On voit alors disparaître définitivement l’idée que Dieu peut se manifester à l’homme sous une forme visible (comme dans Ex 24.10 ; 33.11 ; Ge 32.20). Désormais le terme Ange de Yahvé désigne un être complètement distinct de Dieu, comme on le constate, par exemple, dans le récit de la vision de Zac où l’Ange parle à Yahvé et où Yahvé lui répond (Zac 1.12-13). Et il devient de plus en plus rare, d’ailleurs, qu’on entende parler d’un être particulier auquel seul appartienne ce nom d’Ange de Yahvé. On parle des anges (au pluriel) : « Bénissez Yahvé, vous ses anges, héros vaillants qui exécutez ses ordres (Psaume 103 20).
Ce n’est plus directement, mais par l’intermédiaire de ces anges que Dieu communique avec l’homme. Ezekiel il est vrai, aura encore tantôt une révélation directe (Eze 44.2), tantôt la visite d’un ange (Eze 40.3) ; mais Zacharie et Daniel n’entendront plus la voie de Dieu que par la bouche de ses messagers.

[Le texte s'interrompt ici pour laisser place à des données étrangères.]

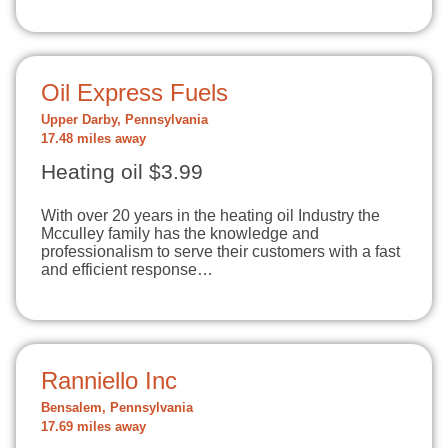
Oil Express Fuels
Upper Darby, Pennsylvania
17.48 miles away
Heating oil $3.99
With over 20 years in the heating oil Industry the
Mcculley family has the knowledge and
professionalism to serve their customers with a fast
and efficient response…
Ranniello Inc
Bensalem, Pennsylvania
17.69 miles away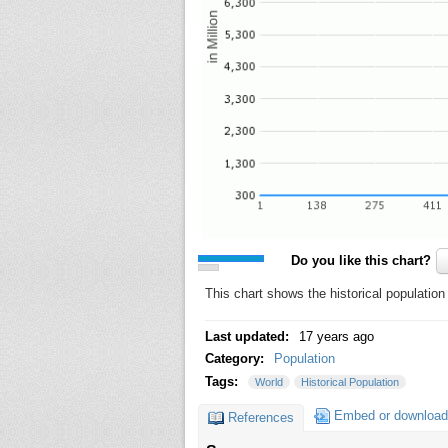
Do you like this chart?
This chart shows the historical population
Last updated:
17 years ago
Category:
Population
Tags:
World
Historical Population
Embed or download
References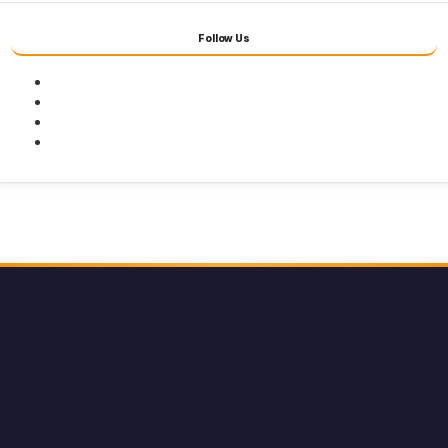
Follow Us
Facebook
Twitter
Youtube
Instagram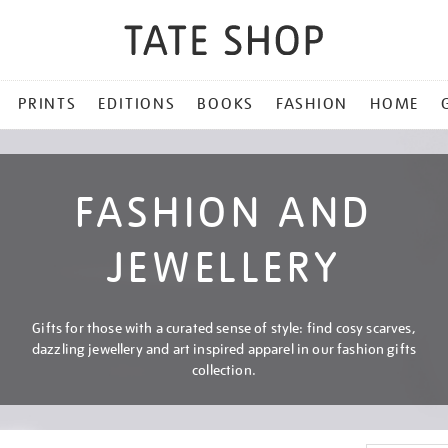
PRINTS
EDITIONS
BOOKS
FASHION
HOME
FASHION AND
JEWELLERY
Gifts for those with a curated sense of style: find cosy scarves,
dazzling jewellery and art inspired apparel in our fashion gifts
collection.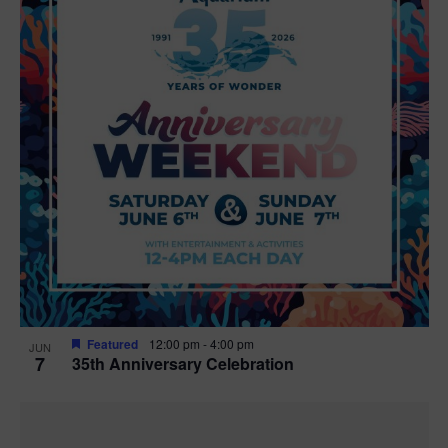
Featured
12:00 pm
-
4:00 pm
JUN
7
35th Anniversary Celebration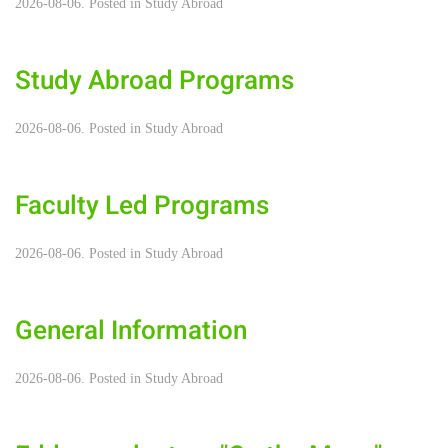
2026-08-06. Posted in
Study Abroad
Study Abroad Programs
2026-08-06. Posted in
Study Abroad
Faculty Led Programs
2026-08-06. Posted in
Study Abroad
General Information
2026-08-06. Posted in
Study Abroad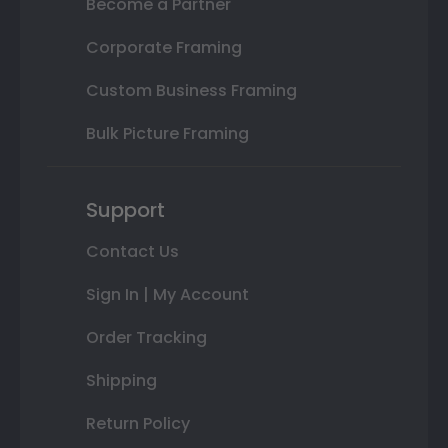
Become a Partner
Corporate Framing
Custom Business Framing
Bulk Picture Framing
Support
Contact Us
Sign In | My Account
Order Tracking
Shipping
Return Policy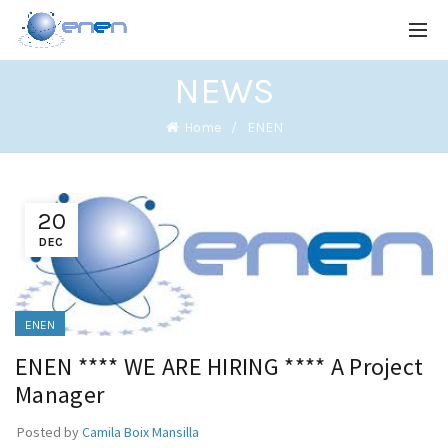
NEWS
Home
ENEN
20
DEC
ENEN
ENEN **** WE ARE HIRING **** A Project
Manager
Posted by
Camila Boix Mansilla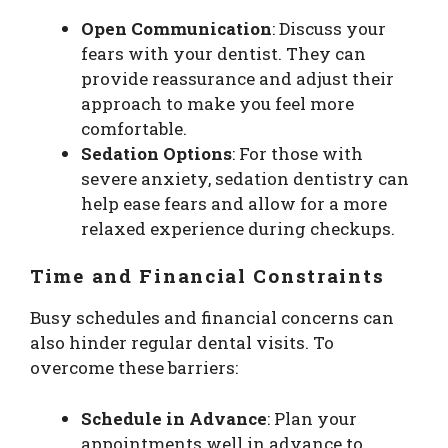
Open Communication
: Discuss your
fears with your dentist. They can
provide reassurance and adjust their
approach to make you feel more
comfortable.
Sedation Options
: For those with
severe anxiety, sedation dentistry can
help ease fears and allow for a more
relaxed experience during checkups.
Time and Financial Constraints
Busy schedules and financial concerns can
also hinder regular dental visits. To
overcome these barriers:
Schedule in Advance
: Plan your
appointments well in advance to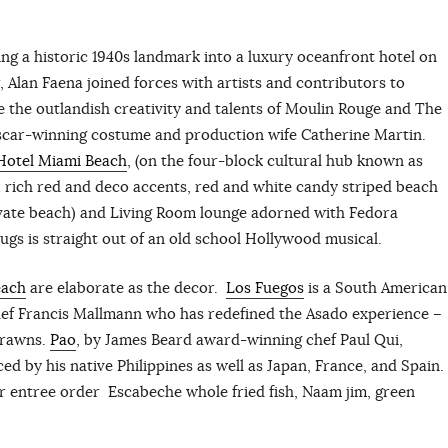
g a historic 1940s landmark into a luxury oceanfront hotel on
 Alan Faena joined forces with artists and contributors to
de the outlandish creativity and talents of Moulin Rouge and The
scar-winning costume and production wife Catherine Martin.
Hotel Miami Beach
, (on the four-block cultural hub known as
s, rich red and deco accents, red and white candy striped beach
rivate beach) and Living Room lounge adorned with Fedora
gs is straight out of an old school Hollywood musical.
each
are elaborate as the decor.
Los Fuegos
is a South American
chef Francis Mallmann who has redefined the Asado experience –
Prawns.
Pao
, by James Beard award-winning chef Paul Qui,
ed by his native Philippines as well as Japan, France, and Spain.
ur entree order Escabeche whole fried fish, Naam jim, green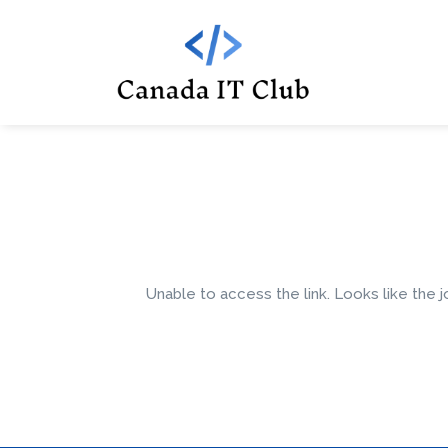
Unable to access the link. Looks like the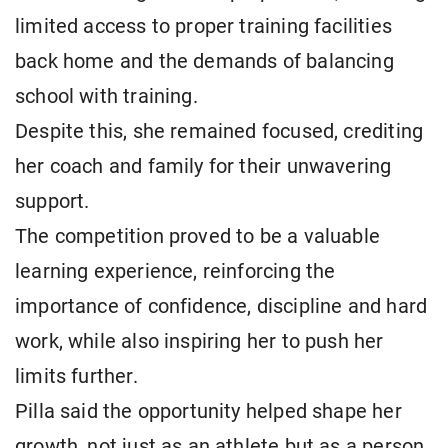
limited access to proper training facilities
back home and the demands of balancing
school with training.
Despite this, she remained focused, crediting
her coach and family for their unwavering
support.
The competition proved to be a valuable
learning experience, reinforcing the
importance of confidence, discipline and hard
work, while also inspiring her to push her
limits further.
Pilla said the opportunity helped shape her
growth, not just as an athlete but as a person,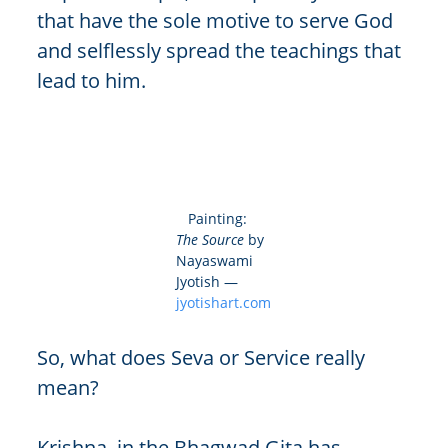
that have the sole motive to serve God
and selflessly spread the teachings that
lead to him.
Painting:
The Source
by
Nayaswami
Jyotish —
jyotishart.com
So, what does Seva or Service really
mean?
Krishna, in the Bhagwad Gita has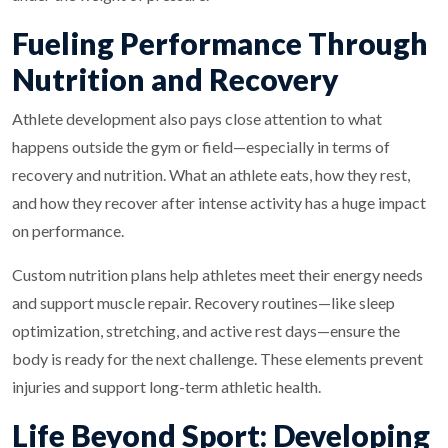
Fueling Performance Through
Nutrition and Recovery
Athlete development also pays close attention to what
happens outside the gym or field—especially in terms of
recovery and nutrition. What an athlete eats, how they rest,
and how they recover after intense activity has a huge impact
on performance.
Custom nutrition plans help athletes meet their energy needs
and support muscle repair. Recovery routines—like sleep
optimization, stretching, and active rest days—ensure the
body is ready for the next challenge. These elements prevent
injuries and support long-term athletic health.
Life Beyond Sport: Developing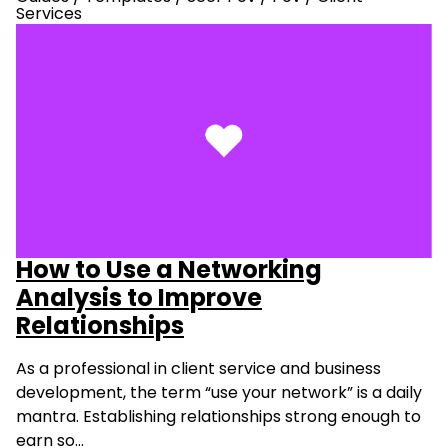
Services
How to Use a Networking
Analysis to Improve
Relationships
As a professional in client service and business
development, the term “use your network” is a daily
mantra. Establishing relationships strong enough to
earn so…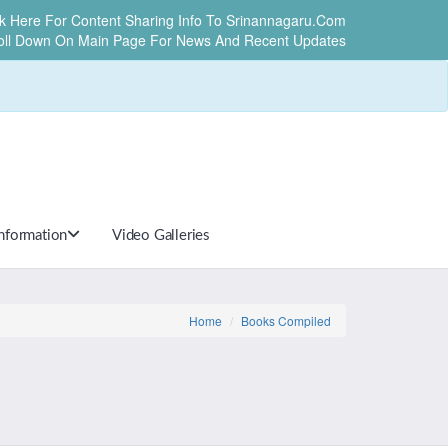
ck Here For Content Sharing Info To Srinannagaru.com
oll Down On Main Page For News And Recent Updates
Information
Video Galleries
Home
Books Compiled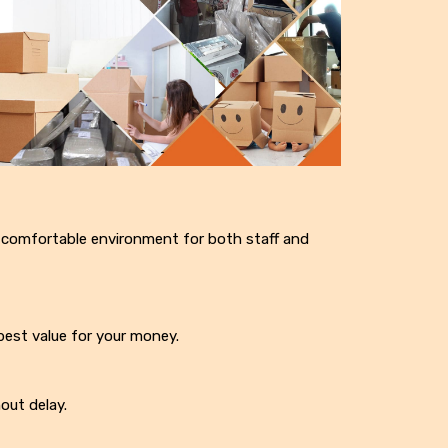
 comfortable environment for both staff and
best value for your money.
out delay.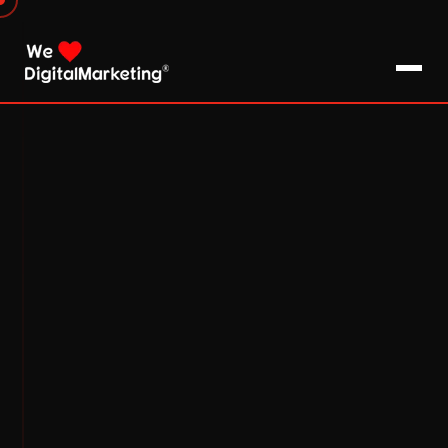
About Us
What We Do
Blog
Pro Tips / FAQs
Clients
Testimonials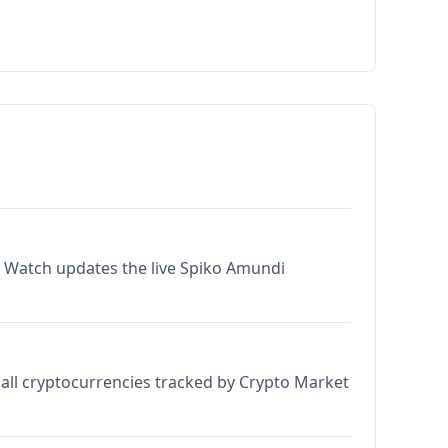
t Watch updates the live Spiko Amundi
all cryptocurrencies tracked by Crypto Market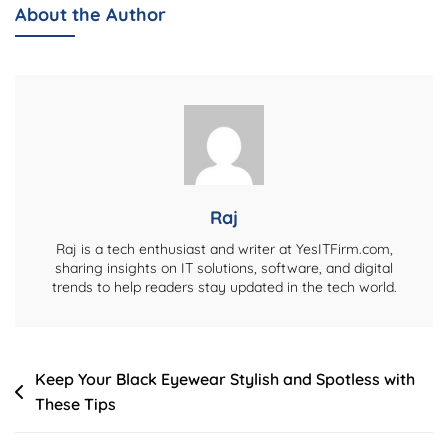
Login
About the Author
Guide
–
2026
Raj
Raj is a tech enthusiast and writer at YesITFirm.com,
sharing insights on IT solutions, software, and digital
trends to help readers stay updated in the tech world.
Post
Keep Your Black Eyewear Stylish and Spotless with
These Tips
navigation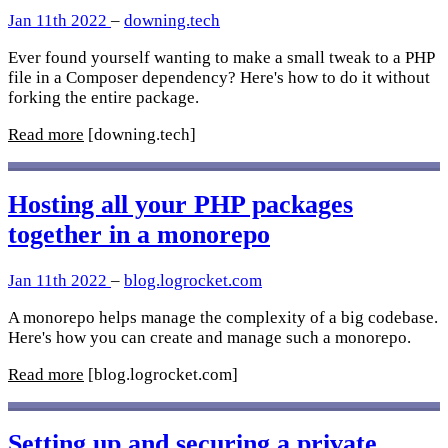
Jan 11th 2022
–
downing.tech
Ever found yourself wanting to make a small tweak to a PHP
file in a Composer dependency? Here's how to do it without
forking the entire package.
Read more
[downing.tech]
Hosting all your PHP packages
together in a monorepo
Jan 11th 2022
–
blog.logrocket.com
A monorepo helps manage the complexity of a big codebase.
Here's how you can create and manage such a monorepo.
Read more
[blog.logrocket.com]
Setting up and securing a private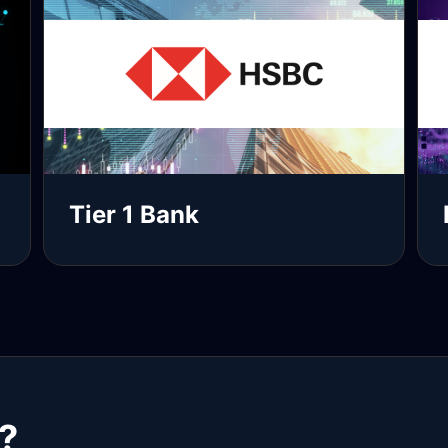
Tier 1 Bank
Read more
R
?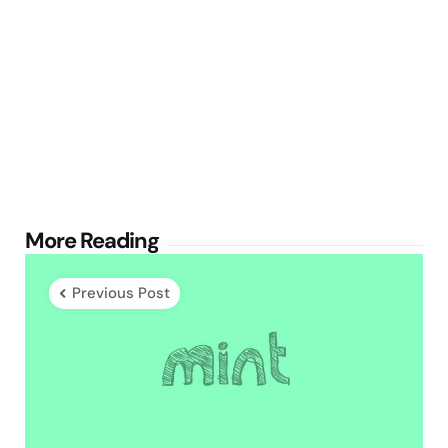
Post
More Reading
navigation
Previous Post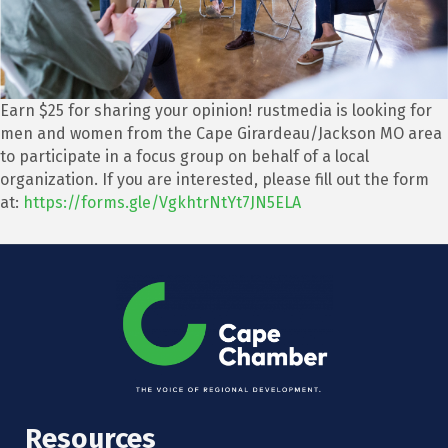
Earn $25 for sharing your opinion! rustmedia is looking for
men and women from the Cape Girardeau/Jackson MO area
to participate in a focus group on behalf of a local
organization. If you are interested, please fill out the form
at:
https://forms.gle/VgkhtrNtYt7JN5ELA
Resources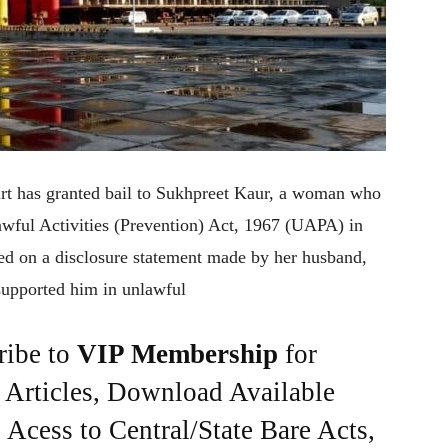
rt has granted bail to Sukhpreet Kaur, a woman who
awful Activities (Prevention) Act, 1967 (UAPA) in
ed on a disclosure statement made by her husband,
 supported him in unlawful
ribe to
VIP Membership
for
e Articles, Download Available
Acess to Central/State Bare Acts,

Les mêmes anges qui parlent à l’homme de la part de Dieu, pourront, à l’occasion parler à Dieu en faveur de l’homme malheureux ou coupable : « S’il se trouve pour lui un ange intercesseur, — l’un d’entre les mille qui indiquent à l’homme le chemin qu’il doit suivre, — alors Dieu a compassion de lui et il dit à l’ange : délivre-le, afin qu’il ne descende pas dans la fosse » (Job 33.23).
Les anges sont innombrables (Daniel 1.10) et sont répartis suivant une hiérarchie (Daniel 10.13,21 ; 12.1). Leurs chefs seront appelés, plus tard, en langue grecque, les archanges (1Th 4.16 ; Jude 1.9). Michel et Gabriel sont les noms de deux d’entre eux (Daniel 10.13, 21 ; 12.1). La théologie postérieure en comptera sept et donnera leurs noms (Raphaël, Uriel, etc.). Il y a des anges qui sont les protecteurs de certains peuples (Daniel 4.10 ; 10.12-13). Leur aspect est éblouissant et leur voix est semblable au tonnerre (Daniel 10.5ss).
Il ne semble pas que la croyance aux anges ait été partout accueillie avec une égale faveur en Israël. Plusieurs des livres de l’Ancien Testament n’y font aucune allusion. A l’époque de Jésus, c’était un sujet de controverse. Les Pharisiens croyaient aux anges (ainsi que la masse du peuple) : Les Sadducéens n’y croyaient pas (Ac 23.8 ; voyez Sadducéens).
Jésus n’a pas combattu la croyance populaire, mais il n’a pas prononcé une seule parole exprimant la pensée que les anges puissent intervenir dans la vie actuelle des hommes. Il n’en parle que pour dire ce qu’ils sont dans le monde supérieur où ils résident : ils ne se marient pas (Mt 22.30) ; ils ne savent pas toutes choses (Mt 24.36) ; ils se réjouissent de la repentante des pécheurs (Luc 15.10) ; ils accompagneront le Fils de l’Homme à son retour glorieux (Mt 16.27). Nous ne voyons jamais Jésus encourager l’idée, très populaire à cette époque, que les anges sont les intermédiaires prédestinés des révélations de Dieu. Il la combat implicitement, au contraire, en se présentant lui-même comme le seul révélateur (Matthieu 11.27), en annonçant à ses disciples que lui-même sera toujours avec eux (Mat 28.20) pour les instruire (Luc 21.15), ou en leur promettant les inspirations de l’Esprit saint (Jean 14.17,26 ; 15.26). L’apôtre Paul met ses lecteurs en garde contre le culte que certains rendaient aux anges (Colossiens 2.18).